Exercise input section start

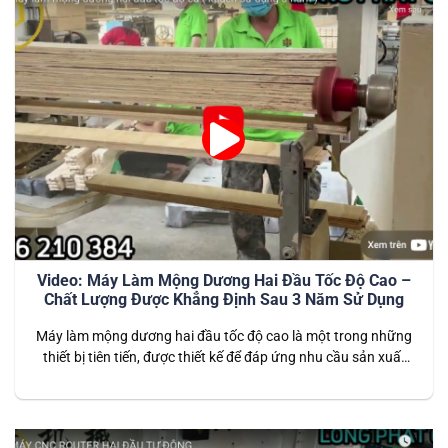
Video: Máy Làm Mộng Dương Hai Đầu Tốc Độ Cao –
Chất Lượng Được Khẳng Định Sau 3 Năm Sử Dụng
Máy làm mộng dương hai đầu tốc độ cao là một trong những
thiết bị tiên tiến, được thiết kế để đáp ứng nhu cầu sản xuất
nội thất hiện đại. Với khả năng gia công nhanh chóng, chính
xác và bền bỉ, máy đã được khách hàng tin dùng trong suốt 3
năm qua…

Exercise input section end
Exercise input section start

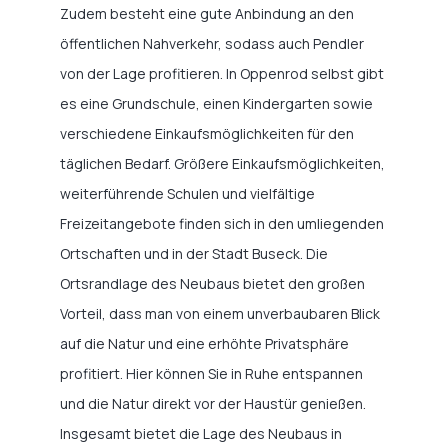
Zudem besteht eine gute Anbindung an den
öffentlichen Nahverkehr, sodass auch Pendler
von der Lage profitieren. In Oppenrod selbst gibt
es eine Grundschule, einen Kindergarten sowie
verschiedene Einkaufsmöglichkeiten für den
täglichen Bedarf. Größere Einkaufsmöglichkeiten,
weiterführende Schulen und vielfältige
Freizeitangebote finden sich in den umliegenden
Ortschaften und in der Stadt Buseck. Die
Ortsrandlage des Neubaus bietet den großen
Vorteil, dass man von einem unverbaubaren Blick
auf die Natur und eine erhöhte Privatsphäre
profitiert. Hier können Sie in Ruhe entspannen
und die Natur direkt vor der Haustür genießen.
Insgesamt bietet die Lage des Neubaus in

Exercise input section end
Exercise input section start

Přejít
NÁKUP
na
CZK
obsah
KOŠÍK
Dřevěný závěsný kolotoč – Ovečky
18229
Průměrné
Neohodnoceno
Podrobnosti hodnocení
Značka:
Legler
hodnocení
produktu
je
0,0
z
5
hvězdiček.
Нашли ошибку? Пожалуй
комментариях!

Exercise input section end

## Problem to solve
Among the lines above, find those with the word "Natur". Copy them.

## Answer to this exercise
auf die Natur und eine erhöhte Privatsphäre
und die Natur direkt vor der Haustür genießen.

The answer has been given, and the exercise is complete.